The Less Obvious Fundraising Strategy for Entrepreneurs
The key to a long-term strategy is to identify potential investors and begin conversations early on
Successful fund-raising hardly ever happens in a meeting. So, what are the clear strategies one must deploy to get the coveted cheque and investors’ trust when you need those? A long-term strategy goes a long way.
That’s right. The key to working through this long-term strategy is to identify potential investors and begin conversations early on. This way you can stay connected with the investors to get their advice and update them about your startup’s progress. Only a few founders do this consistently, let alone doing it well. These are the ones who are then able to cash in on the advice and the investment; quite literally.

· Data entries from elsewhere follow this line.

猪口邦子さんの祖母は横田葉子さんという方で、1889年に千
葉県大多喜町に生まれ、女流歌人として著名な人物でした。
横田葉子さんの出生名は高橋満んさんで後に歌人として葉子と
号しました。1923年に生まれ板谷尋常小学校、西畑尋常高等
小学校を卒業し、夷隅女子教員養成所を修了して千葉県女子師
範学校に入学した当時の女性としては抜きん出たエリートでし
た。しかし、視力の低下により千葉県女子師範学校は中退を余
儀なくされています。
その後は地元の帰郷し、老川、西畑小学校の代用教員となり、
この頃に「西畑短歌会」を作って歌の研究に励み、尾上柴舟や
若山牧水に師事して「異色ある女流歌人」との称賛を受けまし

Startups struggle through fund-raising for a variety of reasons—too early, and hence no attractive traction worthy of investor interest; and no clearly established differentiation, among others. Tailored investor updates allow entrepreneurs to keep potential, networked investors informed on their progress. This initiative also helps entrepreneurs keep potential investors updated on the company’s work on key issues pointed out by investors towards becoming investable. The strongest positive benefit is that it helps entrepreneurs stay top-of-mind, get facetime when needed, gain strategic advice and open doors for funding.
Tailor-made updates can become a double-edged sword if entrepreneurs don’t know what the right information is to share. Below are a few aspects to keep in mind when providing updates to investors.
Keep it Crisp
Avoid rambling. Stick to key metrics, milestones and launches. Contextualize your startup’s highlights and growth statistics to act as a proxy to showcase your company as an investable business.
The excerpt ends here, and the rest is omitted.